Transferrin saturation interpretation: Normal = ~30%. In IDA: <15%. In iron overload: >70% (risk of free radical generation from non-transferrin-bound iron).
CLINICAL PEARL
The ferritin paradox — your most important laboratory insight in haematology:
Serum ferritin is the best single test for iron-store status — but only in a healthy individual. Ferritin is an acute-phase reactant: any inflammatory state (infection, malignancy, rheumatoid arthritis, inflammatory bowel disease, liver disease, renal failure) causes ferritin to rise independently of iron stores. A ferritin of 80 ng/mL is 'normal' in a healthy person, but it can represent iron-depleted stores in a patient with active Crohn's disease.
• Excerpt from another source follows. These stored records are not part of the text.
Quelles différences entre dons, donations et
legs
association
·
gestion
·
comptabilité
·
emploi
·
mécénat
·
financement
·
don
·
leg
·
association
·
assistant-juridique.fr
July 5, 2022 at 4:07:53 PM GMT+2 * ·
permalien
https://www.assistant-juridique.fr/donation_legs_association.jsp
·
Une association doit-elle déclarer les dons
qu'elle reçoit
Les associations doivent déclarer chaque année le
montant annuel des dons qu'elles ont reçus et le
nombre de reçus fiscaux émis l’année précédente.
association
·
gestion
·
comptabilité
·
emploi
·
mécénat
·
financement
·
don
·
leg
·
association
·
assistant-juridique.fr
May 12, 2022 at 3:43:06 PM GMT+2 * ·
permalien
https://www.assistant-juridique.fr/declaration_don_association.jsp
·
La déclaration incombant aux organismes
Conversely, serum iron is highly diurnal: it peaks in the morning and falls by 30–50% in the evening. It also drops acutely after a meal (non-haem iron absorption creates a transient rise, then storage). This makes serum iron alone nearly useless for diagnosing iron deficiency — always order the full panel, and always specify a fasting morning sample.
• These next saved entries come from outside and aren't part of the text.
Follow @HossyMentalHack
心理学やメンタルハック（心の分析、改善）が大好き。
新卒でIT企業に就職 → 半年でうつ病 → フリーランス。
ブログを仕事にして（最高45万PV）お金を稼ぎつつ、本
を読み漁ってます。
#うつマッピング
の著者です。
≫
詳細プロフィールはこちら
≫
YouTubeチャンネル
Practical rule: In a patient with known chronic inflammation, ferritin <100 ng/mL suggests concurrent iron deficiency; ferritin 100–300 ng/mL is indeterminate; ferritin >300 ng/mL makes iron deficiency unlikely (even if TIBC is not elevated). These thresholds shift clinical decision-making — you may need bone marrow biopsy (Perls' stain) to confirm stores if the picture is mixed.